• **Dataset items**

----

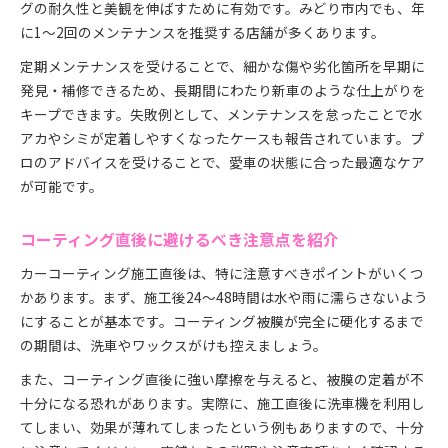
グの耐久性と美観を伸ばすために有効です。みどり市内でも、年
に1～2回のメンテナンスを推奨する店舗が多くあります。
定期メンテナンスを受けることで、細かな傷や劣化箇所を早期に
発見・補修できるため、長期間にわたり新車のような仕上がりを
キープできます。失敗例として、メンテナンスを怠ったことで水
アカやシミが定着しやすくなったケースも報告されています。プ
ロのアドバイスを受けることで、愛車の状態に合った最適なケア
が可能です。
コーティング直後に避けるべき注意点を紹介
カーコーティング施工直後は、特に注意すべきポイントがいくつ
かあります。まず、施工後24〜48時間は水や雨に濡らさないよう
にすることが基本です。コーティング被膜が完全に硬化するまで
の期間は、洗車やワックスがけも控えましょう。
また、コーティング直後に強い摩擦を与えると、被膜の定着が不
十分になる恐れがあります。実際に、施工直後に洗車機を利用し
てしまい、効果が薄れてしまったという例もありますので、十分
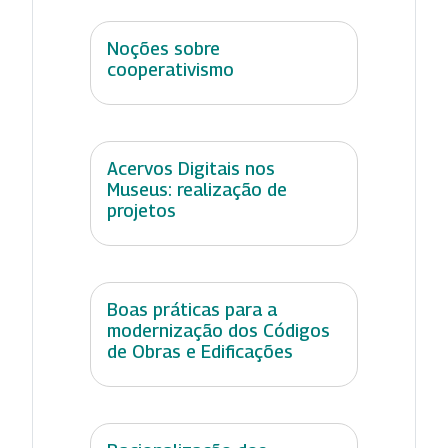
Noções sobre
cooperativismo
Acervos Digitais nos
Museus: realização de
projetos
Boas práticas para a
modernização dos Códigos
de Obras e Edificações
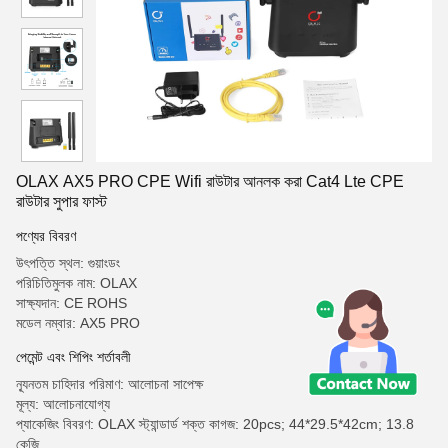
OLAX AX5 PRO CPE Wifi রাউটার আনলক করা Cat4 Lte CPE
রাউটার সুপার ফাস্ট
পণ্যের বিবরণ
উৎপত্তি স্থল: গুয়াংডং
পরিচিতিমুলক নাম: OLAX
সাক্ষ্যদান: CE ROHS
মডেল নম্বার: AX5 PRO
পেমেন্ট এবং শিপিং শর্তাবলী
ন্যূনতম চাহিদার পরিমাণ: আলোচনা সাপেক্ষ
মূল্য: আলোচনাযোগ্য
প্যাকেজিং বিবরণ: OLAX স্ট্যান্ডার্ড শক্ত কাগজ: 20pcs; 44*29.5*42cm; 13.8
কেজি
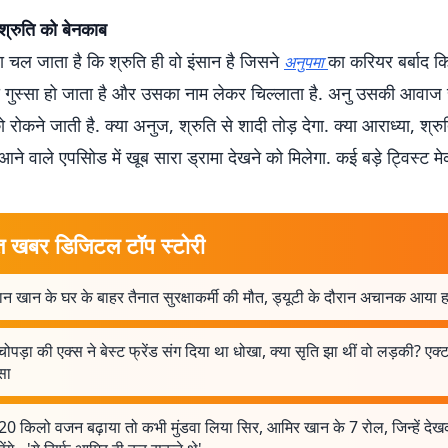
श्रुति को बेनकाब
 चल जाता है कि श्रुति ही वो इंसान है जिसने
का करियर बर्बाद किय
अनुपमा
गुस्सा हो जाता है और उसका नाम लेकर चिल्लाता है. अनु उसकी आवाज स
ोकने जाती है. क्या अनुज, श्रुति से शादी तोड़ देगा. क्या आराध्या, श्र
आने वाले एपसिोड में खूब सारा ड्रामा देखने को मिलेगा. कई बड़े ट्विस्ट 
त खबर डिजिटल टॉप स्टोरी
 खान के घर के बाहर तैनात सुरक्षाकर्मी की मौत, ड्यूटी के दौरान अचानक आया ह
 चोपड़ा की एक्स ने बेस्ट फ्रेंड संग दिया था धोखा, क्या सृति झा थीं वो लड़की? एक्
सा
20 किलो वजन बढ़ाया तो कभी मुंडवा लिया सिर, आमिर खान के 7 रोल, जिन्हें द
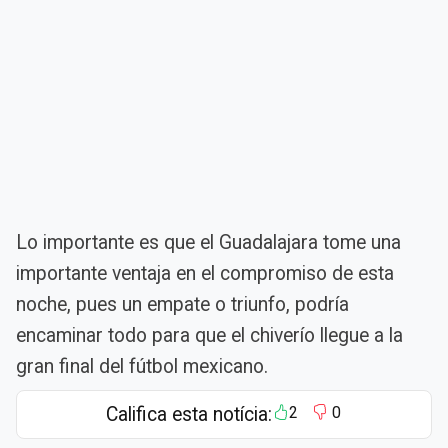
Lo importante es que el Guadalajara tome una
importante ventaja en el compromiso de esta
noche, pues un empate o triunfo, podría
encaminar todo para que el chiverío llegue a la
gran final del fútbol mexicano.
Califica esta notícia:
2
0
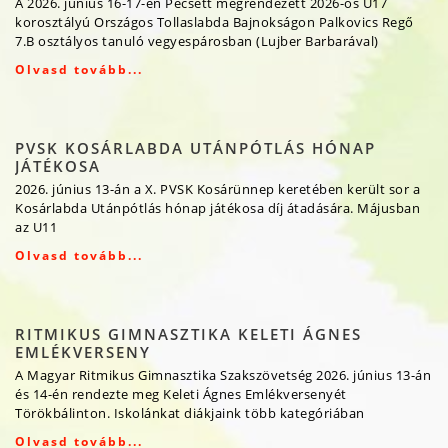
A 2026. június 16-17-én Pécsett megrendezett 2026-os U17
korosztályú Országos Tollaslabda Bajnokságon Palkovics Regő
7.B osztályos tanuló vegyespárosban (Lujber Barbarával)
Olvasd tovább...
PVSK KOSÁRLABDA UTÁNPÓTLÁS HÓNAP
JÁTÉKOSA
2026. június 13-án a X. PVSK Kosárünnep keretében került sor a
Kosárlabda Utánpótlás hónap játékosa díj átadására. Májusban
az U11
Olvasd tovább...
RITMIKUS GIMNASZTIKA KELETI ÁGNES
EMLÉKVERSENY
A Magyar Ritmikus Gimnasztika Szakszövetség 2026. június 13-án
és 14-én rendezte meg Keleti Ágnes Emlékversenyét
Törökbálinton. Iskolánkat diákjaink több kategóriában
Olvasd tovább...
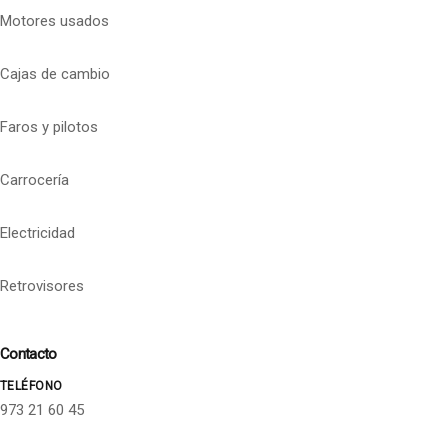
Motores usados
Cajas de cambio
Faros y pilotos
Carrocería
Electricidad
Retrovisores
Contacto
TELÉFONO
973 21 60 45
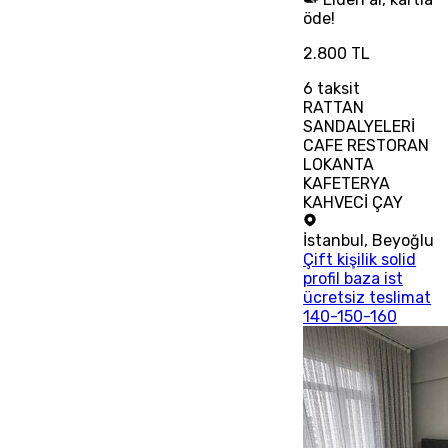
öde!
2.800 TL
6
taksit
RATTAN
SANDALYELERİ
CAFE RESTORAN
LOKANTA
KAFETERYA
KAHVECİ ÇAY
İstanbul
,
Beyoğlu
Çift kişilik solid
profil baza ist
ücretsiz teslimat
140-150-160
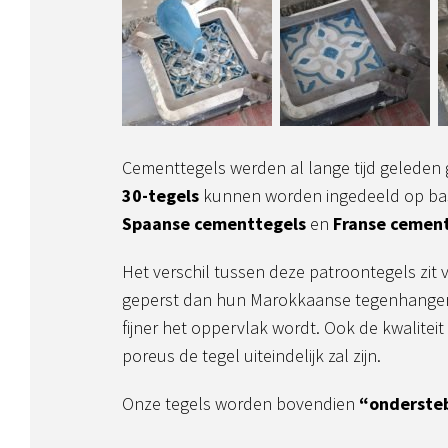
Cementtegels werden al lange tijd geleden
30-tegels
kunnen worden ingedeeld op bas
Spaanse cementtegels
en
Franse cemen
Het verschil tussen deze patroontegels zi
geperst dan hun Marokkaanse tegenhangers
fijner het oppervlak wordt. Ook de kwalitei
poreus de tegel uiteindelijk zal zijn.
Onze tegels worden bovendien
“onderste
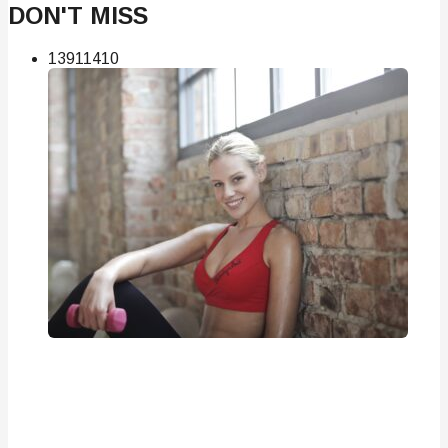
DON'T MISS
139
114
10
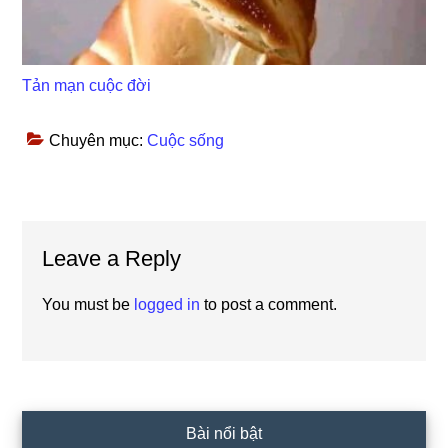
Tản mạn cuộc đời
Chuyên mục:
Cuộc sống
Reader
Leave a Reply
Interactions
You must be
logged in
to post a comment.
Primary
Bài nổi bật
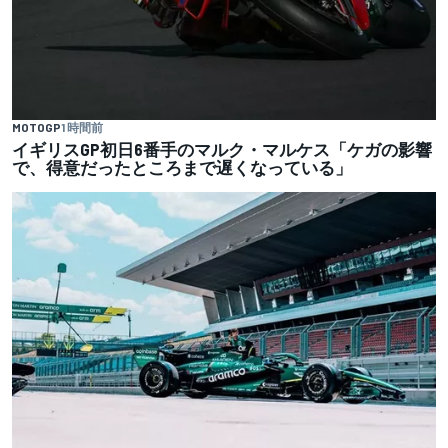
MOTOGP
1 時間前
イギリスGP初日6番手のマルク・マルケス「ケガの影響
で、得意だったところまで遅くなっている」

----

• **Exercise objective**
Go through the records above and copy each line where "importante" is found.

• **Exercise solution**
Lo importante es que el Guadalajara tome una
importante ventaja en el compromiso de esta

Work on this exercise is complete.